UK borrowing hits December record of £27.4bn piling pressure on Hunt ahead of March budget
UK borrowing in December hit its highest total in 30 years driven upwards by the government’s debt interest bill soaring due to raging inflation, official figures out today show.
The government took on £27.4bn of debt last month, the largest amount since records began in 1993, according to the Office for National Statistics (ONS).
The amount was higher than market expectations.
The big overshot was caused by the amount of money Britain pays investors climbing rapidly last month to £17.3bn.
A huge chunk of the government’s debt stock is linked to an old measure of inflation, the retail price index, meaning investor payouts rise in line with prices.
Interest payments are upgraded in line with the RPI figures from two before, which topped 14 per cent in October, forcing the debt bill to nearly double December 2021’s number.
The government’s energy price cap of £2,500 has seen it spend billions of pounds on protecting households from crippling rises in energy bills.
That has raised spending sharply, widening the gap between what the treasury takes in tax receipts and spends on supporting the UK economy.
Poorer households have also received one off payments to help with eye watering living costs, stepping up spending further.
Today’s borrowing figures are the penultimate ones before the budget on 15 March.
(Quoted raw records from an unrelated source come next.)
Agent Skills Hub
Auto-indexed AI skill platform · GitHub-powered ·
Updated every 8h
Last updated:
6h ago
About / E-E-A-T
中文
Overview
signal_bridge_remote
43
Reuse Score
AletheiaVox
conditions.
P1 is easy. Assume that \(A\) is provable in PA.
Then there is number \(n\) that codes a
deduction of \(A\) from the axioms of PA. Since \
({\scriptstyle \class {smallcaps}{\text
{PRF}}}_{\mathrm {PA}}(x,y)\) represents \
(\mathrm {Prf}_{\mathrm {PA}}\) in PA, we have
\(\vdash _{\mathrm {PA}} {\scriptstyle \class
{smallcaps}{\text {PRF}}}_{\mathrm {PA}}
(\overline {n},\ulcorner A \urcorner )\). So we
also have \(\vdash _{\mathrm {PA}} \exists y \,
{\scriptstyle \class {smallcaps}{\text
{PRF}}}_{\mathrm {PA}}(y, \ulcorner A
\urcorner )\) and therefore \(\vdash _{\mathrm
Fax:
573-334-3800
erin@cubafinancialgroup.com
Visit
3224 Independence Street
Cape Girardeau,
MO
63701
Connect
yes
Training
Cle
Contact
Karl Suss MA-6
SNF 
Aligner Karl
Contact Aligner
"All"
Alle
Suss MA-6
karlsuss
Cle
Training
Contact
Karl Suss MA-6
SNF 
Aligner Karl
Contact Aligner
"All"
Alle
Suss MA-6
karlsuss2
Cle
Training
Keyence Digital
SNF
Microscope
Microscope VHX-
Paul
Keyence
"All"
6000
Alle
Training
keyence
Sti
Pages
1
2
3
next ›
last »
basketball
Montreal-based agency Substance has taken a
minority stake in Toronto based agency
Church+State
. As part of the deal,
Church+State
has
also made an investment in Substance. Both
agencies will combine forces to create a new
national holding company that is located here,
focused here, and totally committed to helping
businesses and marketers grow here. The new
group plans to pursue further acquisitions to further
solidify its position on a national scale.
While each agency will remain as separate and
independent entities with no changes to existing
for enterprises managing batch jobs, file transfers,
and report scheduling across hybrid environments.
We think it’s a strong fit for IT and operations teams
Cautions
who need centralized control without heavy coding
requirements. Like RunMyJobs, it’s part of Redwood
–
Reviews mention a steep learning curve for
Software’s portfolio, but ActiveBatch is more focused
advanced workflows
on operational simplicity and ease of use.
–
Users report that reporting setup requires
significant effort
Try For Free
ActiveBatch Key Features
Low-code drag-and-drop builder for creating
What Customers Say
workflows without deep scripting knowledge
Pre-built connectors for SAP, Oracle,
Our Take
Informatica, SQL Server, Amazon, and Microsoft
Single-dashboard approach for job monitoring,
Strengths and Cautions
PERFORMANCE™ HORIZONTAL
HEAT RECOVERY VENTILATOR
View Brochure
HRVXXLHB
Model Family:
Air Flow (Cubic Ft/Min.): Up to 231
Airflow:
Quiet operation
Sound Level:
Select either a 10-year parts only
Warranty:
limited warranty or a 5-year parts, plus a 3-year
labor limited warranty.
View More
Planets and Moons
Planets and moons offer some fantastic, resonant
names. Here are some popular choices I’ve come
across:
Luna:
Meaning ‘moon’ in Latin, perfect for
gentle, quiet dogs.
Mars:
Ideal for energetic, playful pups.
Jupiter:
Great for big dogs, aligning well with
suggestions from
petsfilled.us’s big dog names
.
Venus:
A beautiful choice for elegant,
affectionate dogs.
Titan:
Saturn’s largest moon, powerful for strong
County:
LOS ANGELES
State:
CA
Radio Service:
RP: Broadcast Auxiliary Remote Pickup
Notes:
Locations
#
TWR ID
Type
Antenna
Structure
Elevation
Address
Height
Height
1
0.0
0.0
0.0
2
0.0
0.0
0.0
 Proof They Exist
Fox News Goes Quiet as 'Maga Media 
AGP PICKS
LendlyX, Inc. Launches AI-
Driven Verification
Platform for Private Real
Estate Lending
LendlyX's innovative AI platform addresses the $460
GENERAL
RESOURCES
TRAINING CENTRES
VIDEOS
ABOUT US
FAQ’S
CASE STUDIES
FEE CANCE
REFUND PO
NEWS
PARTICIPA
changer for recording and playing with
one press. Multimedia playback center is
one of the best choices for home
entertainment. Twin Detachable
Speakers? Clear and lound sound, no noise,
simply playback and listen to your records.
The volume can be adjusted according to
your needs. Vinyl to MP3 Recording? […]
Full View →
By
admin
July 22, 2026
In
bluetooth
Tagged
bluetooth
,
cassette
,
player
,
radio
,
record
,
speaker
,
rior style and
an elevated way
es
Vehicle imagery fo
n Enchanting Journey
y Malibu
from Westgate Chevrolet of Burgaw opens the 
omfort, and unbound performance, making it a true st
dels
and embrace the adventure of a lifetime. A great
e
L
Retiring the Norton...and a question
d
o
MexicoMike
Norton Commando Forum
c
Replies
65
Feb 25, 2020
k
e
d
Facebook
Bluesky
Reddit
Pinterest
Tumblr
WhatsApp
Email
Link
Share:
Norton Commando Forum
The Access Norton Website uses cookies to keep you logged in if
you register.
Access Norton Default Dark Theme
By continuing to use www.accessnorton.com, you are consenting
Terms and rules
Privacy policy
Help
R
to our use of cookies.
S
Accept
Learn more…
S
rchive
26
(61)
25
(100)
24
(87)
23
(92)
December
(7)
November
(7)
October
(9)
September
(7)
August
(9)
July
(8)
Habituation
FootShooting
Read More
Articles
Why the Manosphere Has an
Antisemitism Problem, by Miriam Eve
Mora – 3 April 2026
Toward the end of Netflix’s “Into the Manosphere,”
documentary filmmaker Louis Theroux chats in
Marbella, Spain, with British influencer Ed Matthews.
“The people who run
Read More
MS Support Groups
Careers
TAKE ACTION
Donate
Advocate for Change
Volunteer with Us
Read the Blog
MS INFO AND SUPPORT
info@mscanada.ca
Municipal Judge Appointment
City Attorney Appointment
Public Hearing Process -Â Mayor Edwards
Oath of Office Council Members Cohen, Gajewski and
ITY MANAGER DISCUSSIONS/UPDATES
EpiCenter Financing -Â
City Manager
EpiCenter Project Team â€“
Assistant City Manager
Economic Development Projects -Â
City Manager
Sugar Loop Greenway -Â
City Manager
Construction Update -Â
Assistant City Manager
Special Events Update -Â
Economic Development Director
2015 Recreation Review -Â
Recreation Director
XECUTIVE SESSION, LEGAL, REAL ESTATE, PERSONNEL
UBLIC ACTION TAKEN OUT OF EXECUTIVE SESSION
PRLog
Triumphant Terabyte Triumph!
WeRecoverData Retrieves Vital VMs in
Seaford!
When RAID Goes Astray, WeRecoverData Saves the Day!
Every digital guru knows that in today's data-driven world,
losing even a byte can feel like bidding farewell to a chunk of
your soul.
The borrowing figures topped projections by the Office for Budget Responsibility in November, squeezing Hunt’s room to help Brits and businesses grappling with an inflation crunch by cutting taxes and increase spending at next month’s budget.
Hunt “was likely eying up the additional fiscal headroom relative to the OBR’s forecasts stemming from the recent decline in gas prices,” but today’s numbers suggest some of that firepower has vanished, Ellie Henderson, an economist at fund manager Investec, said.
“We have already taken some tough decisions to get debt falling, and it is vital that we stick to this plan so we can halve inflation this year and get growth going again – creating better paid jobs across the country,” the chancellor said today.
Hunt wants to get the debt stock falling in five years and not let the deficit top three per cent of GDP.
Debt as a share of the economy has risen sharply
Inflation was forecast to halve by the end of the year by the Bank of England in November, two months before the government set that pledge.
Debt as a share of the economy is nearly 100 per cent, a rate not seen since the 1960s, the ONS said today.
However, analysts reckon households are on course for the biggest hit to their living standards on record, due to a combination of tax hikes, multi-decade high inflation wiping out pay growth and higher interest rates.
The tax burden is on track to hit its highest level since the second world war.